Saved data entries:
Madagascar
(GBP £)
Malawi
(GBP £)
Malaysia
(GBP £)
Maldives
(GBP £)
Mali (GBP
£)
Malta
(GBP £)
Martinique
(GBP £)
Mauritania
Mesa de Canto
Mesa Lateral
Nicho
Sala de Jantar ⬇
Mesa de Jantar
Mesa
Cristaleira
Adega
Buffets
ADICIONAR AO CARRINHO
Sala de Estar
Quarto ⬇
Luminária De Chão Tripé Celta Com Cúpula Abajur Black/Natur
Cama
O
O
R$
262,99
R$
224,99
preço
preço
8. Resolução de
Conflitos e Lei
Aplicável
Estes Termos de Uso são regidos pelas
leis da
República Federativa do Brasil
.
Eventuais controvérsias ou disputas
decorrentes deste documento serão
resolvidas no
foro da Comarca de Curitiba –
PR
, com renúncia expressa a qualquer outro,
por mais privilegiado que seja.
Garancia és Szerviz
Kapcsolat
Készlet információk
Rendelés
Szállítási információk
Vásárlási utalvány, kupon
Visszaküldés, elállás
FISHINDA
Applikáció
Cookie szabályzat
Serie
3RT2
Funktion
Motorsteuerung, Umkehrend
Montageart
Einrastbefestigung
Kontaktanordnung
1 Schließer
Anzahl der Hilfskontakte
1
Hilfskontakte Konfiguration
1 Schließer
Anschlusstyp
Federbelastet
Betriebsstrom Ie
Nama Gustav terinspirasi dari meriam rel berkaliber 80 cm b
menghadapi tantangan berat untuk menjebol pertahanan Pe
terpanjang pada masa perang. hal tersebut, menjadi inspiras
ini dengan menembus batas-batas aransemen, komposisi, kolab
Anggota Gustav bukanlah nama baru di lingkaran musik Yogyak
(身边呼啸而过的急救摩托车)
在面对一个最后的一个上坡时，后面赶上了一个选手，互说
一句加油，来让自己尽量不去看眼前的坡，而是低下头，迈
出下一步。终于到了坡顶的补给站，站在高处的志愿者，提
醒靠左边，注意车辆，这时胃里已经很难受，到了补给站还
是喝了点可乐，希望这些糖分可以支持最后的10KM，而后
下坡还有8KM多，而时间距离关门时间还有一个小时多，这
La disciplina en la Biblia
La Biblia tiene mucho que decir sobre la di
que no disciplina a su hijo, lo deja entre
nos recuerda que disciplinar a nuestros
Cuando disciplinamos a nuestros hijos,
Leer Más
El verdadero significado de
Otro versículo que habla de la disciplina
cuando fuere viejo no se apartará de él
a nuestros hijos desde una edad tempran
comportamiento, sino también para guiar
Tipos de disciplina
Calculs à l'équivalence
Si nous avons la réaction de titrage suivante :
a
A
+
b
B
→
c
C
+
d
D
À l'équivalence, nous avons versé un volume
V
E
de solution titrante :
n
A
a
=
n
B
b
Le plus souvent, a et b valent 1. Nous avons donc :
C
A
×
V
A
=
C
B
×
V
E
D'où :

--

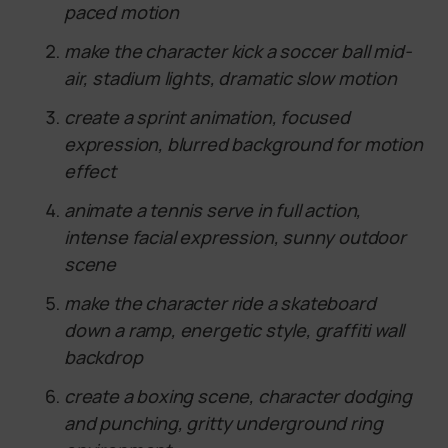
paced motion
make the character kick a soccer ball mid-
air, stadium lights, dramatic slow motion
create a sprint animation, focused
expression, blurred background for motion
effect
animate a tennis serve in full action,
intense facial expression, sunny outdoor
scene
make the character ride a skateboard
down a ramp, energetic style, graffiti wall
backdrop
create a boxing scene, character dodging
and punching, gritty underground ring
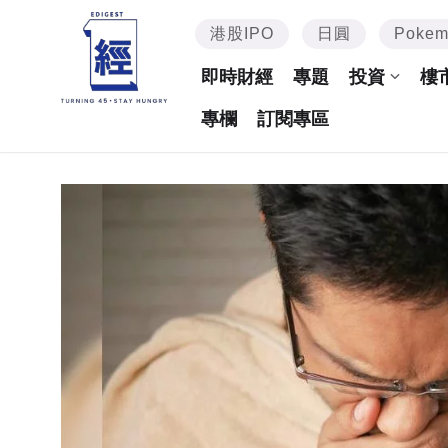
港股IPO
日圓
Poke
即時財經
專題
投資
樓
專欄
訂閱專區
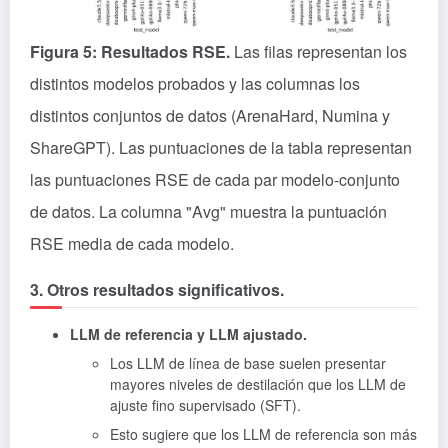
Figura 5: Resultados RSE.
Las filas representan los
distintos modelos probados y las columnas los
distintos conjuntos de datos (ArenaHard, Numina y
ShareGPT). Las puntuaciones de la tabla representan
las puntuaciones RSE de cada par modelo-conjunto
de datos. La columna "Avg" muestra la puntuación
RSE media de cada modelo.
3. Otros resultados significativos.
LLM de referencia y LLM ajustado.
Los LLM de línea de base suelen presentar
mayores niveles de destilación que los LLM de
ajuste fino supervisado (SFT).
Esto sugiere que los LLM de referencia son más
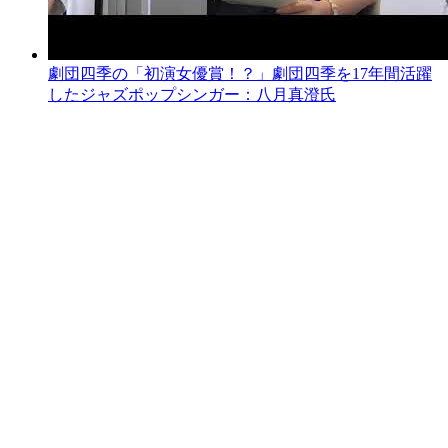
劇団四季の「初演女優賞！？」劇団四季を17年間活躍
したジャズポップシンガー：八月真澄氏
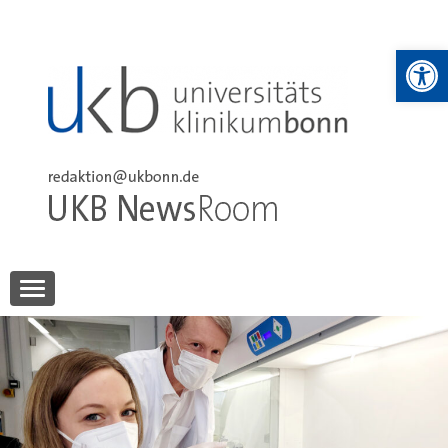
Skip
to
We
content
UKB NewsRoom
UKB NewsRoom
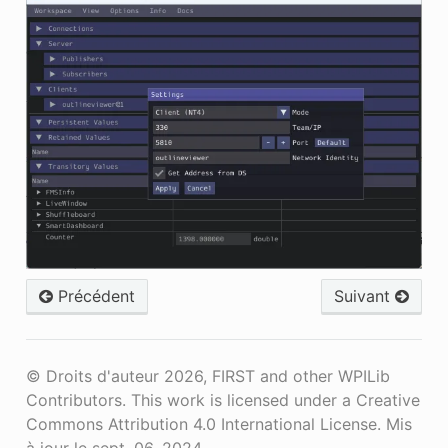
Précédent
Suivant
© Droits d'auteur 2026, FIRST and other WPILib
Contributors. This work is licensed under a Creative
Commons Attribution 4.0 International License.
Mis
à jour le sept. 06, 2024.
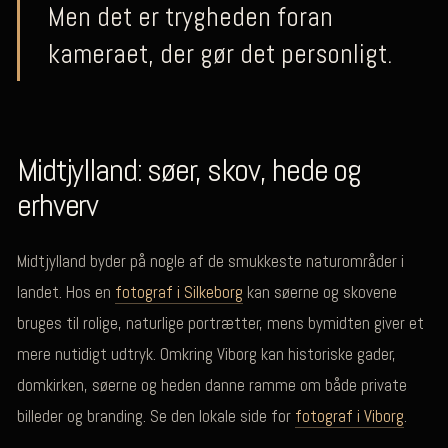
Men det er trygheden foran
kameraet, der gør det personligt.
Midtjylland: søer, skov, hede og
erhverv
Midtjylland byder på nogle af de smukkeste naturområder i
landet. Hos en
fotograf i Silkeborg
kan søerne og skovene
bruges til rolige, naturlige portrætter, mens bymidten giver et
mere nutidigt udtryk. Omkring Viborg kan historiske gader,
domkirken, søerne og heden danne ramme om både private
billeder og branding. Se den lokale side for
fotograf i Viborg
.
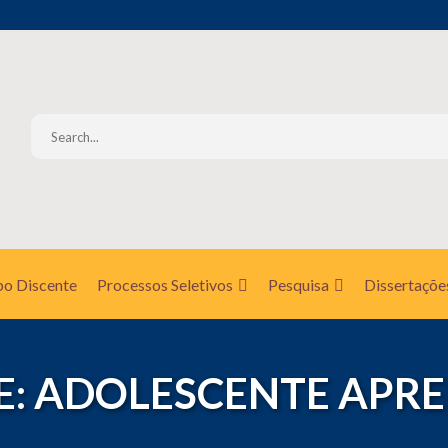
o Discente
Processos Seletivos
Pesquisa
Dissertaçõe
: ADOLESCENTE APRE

* * *

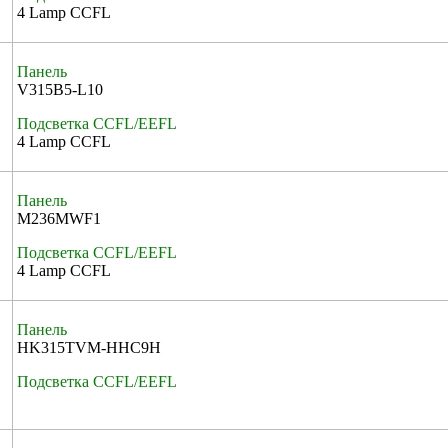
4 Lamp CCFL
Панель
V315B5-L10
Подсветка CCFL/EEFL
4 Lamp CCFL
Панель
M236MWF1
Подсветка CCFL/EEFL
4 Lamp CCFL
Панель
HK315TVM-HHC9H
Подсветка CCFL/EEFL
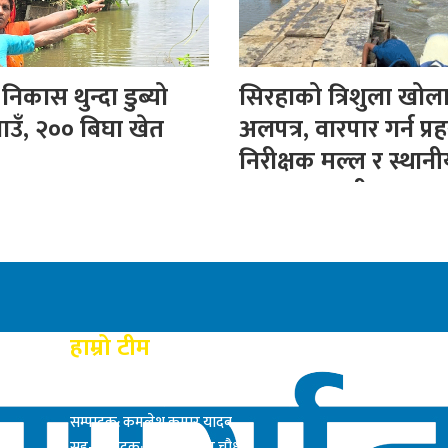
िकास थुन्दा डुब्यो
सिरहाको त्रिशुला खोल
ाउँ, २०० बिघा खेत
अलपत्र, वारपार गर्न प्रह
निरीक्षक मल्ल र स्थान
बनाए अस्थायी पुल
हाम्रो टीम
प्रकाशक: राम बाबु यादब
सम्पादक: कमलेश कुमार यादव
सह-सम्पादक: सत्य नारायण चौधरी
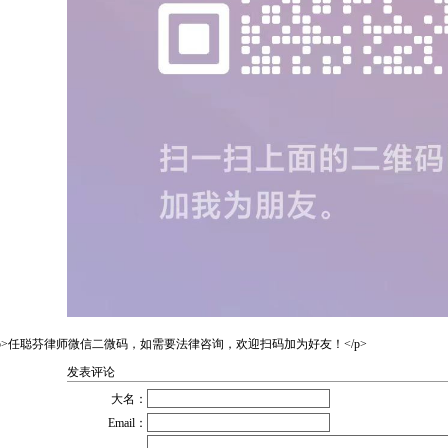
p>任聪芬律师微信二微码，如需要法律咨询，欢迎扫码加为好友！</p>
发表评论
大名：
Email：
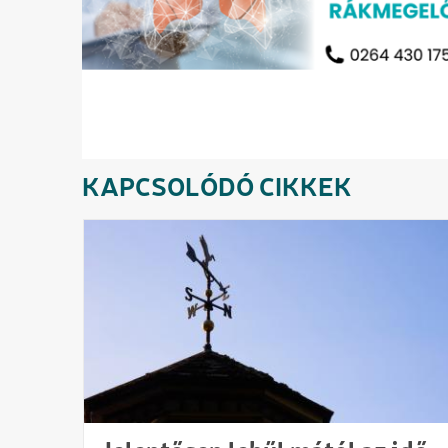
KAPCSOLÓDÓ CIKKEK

What you need to do
Take every line from the records that holds "Mesa" and copy it down.

Answer to this exercise
Mesa de Canto
Mesa Lateral
Mesa de Jantar
Mesa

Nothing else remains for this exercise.